## Work order
What do the lines say from the start of the entries through the one containing "peuvent être partagées."? Repeat them exactly.

[Collected data]
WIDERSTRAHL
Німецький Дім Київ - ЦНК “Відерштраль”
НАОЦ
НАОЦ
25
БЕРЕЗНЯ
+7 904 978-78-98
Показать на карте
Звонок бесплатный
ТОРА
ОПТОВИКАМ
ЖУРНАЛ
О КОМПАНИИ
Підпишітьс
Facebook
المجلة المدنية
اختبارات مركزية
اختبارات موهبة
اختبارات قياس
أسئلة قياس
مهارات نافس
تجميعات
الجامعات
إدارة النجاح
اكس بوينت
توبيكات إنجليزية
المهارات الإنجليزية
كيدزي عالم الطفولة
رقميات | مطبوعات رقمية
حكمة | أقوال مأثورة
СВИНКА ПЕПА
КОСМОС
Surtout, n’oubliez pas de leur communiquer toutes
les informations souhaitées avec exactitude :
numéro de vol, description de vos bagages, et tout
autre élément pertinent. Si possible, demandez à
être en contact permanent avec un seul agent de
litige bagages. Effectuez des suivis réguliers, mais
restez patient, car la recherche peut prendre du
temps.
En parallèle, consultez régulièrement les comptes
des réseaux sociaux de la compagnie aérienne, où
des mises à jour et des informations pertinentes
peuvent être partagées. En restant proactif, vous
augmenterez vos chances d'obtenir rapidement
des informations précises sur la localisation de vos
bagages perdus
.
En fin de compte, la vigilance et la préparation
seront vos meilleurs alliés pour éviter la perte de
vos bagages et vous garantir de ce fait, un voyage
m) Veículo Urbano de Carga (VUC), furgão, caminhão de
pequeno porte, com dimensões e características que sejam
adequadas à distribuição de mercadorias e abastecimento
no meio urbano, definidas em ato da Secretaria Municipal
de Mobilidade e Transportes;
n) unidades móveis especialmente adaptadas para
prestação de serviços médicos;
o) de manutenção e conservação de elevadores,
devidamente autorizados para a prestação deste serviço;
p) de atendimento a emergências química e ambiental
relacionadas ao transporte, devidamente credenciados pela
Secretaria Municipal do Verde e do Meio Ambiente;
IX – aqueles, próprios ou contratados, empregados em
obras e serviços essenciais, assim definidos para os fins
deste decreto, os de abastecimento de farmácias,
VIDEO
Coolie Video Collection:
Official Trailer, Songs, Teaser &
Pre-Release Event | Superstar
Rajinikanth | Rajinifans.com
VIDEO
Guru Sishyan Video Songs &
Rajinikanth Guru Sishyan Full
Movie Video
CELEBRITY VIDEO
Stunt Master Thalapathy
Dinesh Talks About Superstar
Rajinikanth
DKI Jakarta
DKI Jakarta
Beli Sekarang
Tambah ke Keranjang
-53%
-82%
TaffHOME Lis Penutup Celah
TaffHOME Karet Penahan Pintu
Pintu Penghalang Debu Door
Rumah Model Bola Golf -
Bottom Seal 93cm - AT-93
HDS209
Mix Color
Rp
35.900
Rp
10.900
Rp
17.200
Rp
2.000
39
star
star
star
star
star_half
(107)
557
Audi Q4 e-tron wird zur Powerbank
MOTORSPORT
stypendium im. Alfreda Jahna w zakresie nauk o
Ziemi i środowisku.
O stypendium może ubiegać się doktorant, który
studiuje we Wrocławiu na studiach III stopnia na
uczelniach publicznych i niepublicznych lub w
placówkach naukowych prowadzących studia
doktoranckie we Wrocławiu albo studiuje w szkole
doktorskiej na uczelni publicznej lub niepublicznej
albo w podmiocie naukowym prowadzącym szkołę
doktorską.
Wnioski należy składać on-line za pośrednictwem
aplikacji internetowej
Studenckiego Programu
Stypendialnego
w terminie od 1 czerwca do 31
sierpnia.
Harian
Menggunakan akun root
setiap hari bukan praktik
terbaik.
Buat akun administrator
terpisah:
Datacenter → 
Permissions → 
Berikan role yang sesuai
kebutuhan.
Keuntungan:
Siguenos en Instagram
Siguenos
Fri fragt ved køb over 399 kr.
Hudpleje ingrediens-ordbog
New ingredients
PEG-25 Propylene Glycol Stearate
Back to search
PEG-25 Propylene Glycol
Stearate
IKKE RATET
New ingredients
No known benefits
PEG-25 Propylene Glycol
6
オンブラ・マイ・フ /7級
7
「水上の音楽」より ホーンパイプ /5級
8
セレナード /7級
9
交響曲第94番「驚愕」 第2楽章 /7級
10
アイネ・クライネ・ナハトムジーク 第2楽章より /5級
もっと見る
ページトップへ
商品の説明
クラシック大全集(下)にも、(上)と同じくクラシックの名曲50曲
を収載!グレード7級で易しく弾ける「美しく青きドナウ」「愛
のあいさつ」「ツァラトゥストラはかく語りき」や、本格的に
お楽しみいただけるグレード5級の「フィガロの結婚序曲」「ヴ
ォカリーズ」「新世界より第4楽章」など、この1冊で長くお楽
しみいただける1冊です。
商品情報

## Response to this task
WIDERSTRAHL
Німецький Дім Київ - ЦНК “Відерштраль”
НАОЦ
НАОЦ
25
БЕРЕЗНЯ
+7 904 978-78-98
Показать на карте
Звонок бесплатный
ТОРА
ОПТОВИКАМ
ЖУРНАЛ
О КОМПАНИИ
Підпишітьс
Facebook
المجلة المدنية
اختبارات مركزية
اختبارات موهبة
اختبارات قياس
أسئلة قياس
مهارات نافس
تجميعات
الجامعات
إدارة النجاح
اكس بوينت
توبيكات إنجليزية
المهارات الإنجليزية
كيدزي عالم الطفولة
رقميات | مطبوعات رقمية
حكمة | أقوال مأثورة
СВИНКА ПЕПА
КОСМОС
Surtout, n’oubliez pas de leur communiquer toutes
les informations souhaitées avec exactitude :
numéro de vol, description de vos bagages, et tout
autre élément pertinent. Si possible, demandez à
être en contact permanent avec un seul agent de
litige bagages. Effectuez des suivis réguliers, mais
restez patient, car la recherche peut prendre du
temps.
En parallèle, consultez régulièrement les comptes
des réseaux sociaux de la compagnie aérienne, où
des mises à jour et des informations pertinentes
peuvent être partagées. En restant proactif, vous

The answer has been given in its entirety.